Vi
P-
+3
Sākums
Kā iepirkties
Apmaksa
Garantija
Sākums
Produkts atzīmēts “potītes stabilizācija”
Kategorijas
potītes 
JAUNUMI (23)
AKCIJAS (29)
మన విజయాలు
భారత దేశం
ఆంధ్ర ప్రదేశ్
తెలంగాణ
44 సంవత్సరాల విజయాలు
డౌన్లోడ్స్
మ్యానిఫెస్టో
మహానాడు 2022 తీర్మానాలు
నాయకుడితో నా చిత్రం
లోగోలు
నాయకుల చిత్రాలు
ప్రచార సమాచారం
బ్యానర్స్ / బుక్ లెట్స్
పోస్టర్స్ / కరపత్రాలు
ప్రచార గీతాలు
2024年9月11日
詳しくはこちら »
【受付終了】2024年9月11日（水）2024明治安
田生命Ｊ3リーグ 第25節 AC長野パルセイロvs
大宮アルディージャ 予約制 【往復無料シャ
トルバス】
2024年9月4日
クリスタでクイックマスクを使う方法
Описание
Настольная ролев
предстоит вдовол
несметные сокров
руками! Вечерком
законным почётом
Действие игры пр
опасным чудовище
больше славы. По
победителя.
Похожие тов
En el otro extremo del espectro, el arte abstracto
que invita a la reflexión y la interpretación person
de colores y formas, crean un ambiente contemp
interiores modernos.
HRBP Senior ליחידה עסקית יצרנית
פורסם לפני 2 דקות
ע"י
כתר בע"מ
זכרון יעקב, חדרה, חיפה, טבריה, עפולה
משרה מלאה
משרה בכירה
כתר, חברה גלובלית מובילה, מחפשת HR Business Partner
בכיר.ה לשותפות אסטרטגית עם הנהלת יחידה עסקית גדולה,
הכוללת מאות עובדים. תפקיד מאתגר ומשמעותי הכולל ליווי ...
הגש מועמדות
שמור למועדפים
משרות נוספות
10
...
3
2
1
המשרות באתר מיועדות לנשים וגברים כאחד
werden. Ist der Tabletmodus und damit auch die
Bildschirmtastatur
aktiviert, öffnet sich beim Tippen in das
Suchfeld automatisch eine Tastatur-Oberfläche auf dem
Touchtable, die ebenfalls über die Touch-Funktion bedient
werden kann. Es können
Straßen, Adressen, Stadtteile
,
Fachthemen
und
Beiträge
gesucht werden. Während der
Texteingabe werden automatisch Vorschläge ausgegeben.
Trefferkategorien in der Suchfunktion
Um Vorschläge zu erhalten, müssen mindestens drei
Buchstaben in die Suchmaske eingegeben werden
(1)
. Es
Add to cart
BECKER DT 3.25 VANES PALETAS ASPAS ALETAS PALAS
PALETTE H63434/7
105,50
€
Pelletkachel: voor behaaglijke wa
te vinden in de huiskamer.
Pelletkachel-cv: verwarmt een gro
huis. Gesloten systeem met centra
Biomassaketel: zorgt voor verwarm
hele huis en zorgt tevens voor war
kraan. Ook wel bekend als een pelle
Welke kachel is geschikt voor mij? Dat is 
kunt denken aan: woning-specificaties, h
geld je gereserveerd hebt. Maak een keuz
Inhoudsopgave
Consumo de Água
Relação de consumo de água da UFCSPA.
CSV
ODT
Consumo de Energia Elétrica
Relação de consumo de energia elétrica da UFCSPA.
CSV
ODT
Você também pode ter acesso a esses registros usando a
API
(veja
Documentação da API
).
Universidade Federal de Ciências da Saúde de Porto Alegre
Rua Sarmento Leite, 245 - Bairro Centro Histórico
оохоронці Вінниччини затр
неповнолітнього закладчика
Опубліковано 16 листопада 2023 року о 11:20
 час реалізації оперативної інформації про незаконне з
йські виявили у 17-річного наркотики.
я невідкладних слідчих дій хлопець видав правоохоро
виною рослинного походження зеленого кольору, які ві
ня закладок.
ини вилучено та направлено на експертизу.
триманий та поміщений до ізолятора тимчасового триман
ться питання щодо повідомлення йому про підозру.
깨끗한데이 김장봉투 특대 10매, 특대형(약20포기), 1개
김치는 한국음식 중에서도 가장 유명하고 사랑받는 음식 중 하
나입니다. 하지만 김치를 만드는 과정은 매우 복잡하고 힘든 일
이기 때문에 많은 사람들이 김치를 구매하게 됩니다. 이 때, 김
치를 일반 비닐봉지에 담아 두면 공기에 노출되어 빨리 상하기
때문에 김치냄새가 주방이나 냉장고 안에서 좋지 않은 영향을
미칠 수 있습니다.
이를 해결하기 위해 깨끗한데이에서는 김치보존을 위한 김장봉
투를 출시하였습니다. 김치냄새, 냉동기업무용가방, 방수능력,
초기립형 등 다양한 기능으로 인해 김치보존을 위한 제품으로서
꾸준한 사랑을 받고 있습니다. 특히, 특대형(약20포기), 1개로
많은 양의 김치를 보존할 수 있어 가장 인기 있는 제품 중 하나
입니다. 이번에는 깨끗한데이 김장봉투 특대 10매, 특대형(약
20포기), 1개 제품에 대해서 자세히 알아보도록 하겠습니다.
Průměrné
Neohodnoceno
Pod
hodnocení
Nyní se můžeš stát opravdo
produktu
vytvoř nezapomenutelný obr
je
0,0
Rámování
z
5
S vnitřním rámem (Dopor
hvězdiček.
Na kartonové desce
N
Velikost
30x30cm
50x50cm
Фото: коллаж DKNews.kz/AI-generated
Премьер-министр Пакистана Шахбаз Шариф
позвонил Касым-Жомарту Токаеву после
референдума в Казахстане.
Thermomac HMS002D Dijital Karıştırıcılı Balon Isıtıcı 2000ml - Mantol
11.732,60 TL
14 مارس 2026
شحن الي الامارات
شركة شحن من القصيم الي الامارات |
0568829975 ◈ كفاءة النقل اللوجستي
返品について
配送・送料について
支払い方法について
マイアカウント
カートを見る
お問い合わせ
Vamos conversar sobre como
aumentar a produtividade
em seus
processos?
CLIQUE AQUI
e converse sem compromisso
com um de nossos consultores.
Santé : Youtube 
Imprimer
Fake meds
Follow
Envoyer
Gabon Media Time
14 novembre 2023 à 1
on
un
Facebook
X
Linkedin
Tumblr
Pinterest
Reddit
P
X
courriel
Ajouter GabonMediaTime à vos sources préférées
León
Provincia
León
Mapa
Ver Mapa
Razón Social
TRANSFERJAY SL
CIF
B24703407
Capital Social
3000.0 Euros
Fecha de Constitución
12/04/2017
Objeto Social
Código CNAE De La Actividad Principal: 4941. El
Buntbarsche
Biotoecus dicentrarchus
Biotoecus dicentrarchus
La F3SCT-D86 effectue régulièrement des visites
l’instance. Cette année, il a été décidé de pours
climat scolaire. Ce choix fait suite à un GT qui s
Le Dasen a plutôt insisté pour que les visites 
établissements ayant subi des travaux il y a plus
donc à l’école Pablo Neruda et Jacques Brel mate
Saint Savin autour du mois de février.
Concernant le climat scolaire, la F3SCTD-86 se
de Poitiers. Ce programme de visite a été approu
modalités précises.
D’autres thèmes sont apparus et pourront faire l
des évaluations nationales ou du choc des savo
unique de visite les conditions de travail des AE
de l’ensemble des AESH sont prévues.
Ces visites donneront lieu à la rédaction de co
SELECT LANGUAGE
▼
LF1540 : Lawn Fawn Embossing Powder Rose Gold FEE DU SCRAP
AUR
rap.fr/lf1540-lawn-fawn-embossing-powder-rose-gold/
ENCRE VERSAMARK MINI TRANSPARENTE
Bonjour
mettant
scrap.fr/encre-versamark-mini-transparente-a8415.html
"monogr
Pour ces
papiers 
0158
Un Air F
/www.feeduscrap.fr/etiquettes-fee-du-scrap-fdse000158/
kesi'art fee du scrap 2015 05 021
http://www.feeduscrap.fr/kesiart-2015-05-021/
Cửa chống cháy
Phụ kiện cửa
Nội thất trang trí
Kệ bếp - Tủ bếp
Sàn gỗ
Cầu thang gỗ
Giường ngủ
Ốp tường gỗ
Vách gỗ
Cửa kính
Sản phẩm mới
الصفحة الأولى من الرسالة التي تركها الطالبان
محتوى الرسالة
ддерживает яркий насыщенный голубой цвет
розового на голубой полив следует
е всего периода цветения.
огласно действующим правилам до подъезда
***
Problem to work on
Nothing but the lines from the first line of the listing above through the line holding "మహానాడు 2022 తీర్మానాలు" should be reproduced, and each must match exactly.

The completed task
Vi
P-
+3
Sākums
Kā iepirkties
Apmaksa
Garantija
Sākums
Produkts atzīmēts “potītes stabilizācija”
Kategorijas
potītes 
JAUNUMI (23)
AKCIJAS (29)
మన విజయాలు
భారత దేశం
ఆంధ్ర ప్రదేశ్
తెలంగాణ
44 సంవత్సరాల విజయాలు
డౌన్లోడ్స్
మ్యానిఫెస్టో
మహానాడు 2022 తీర్మానాలు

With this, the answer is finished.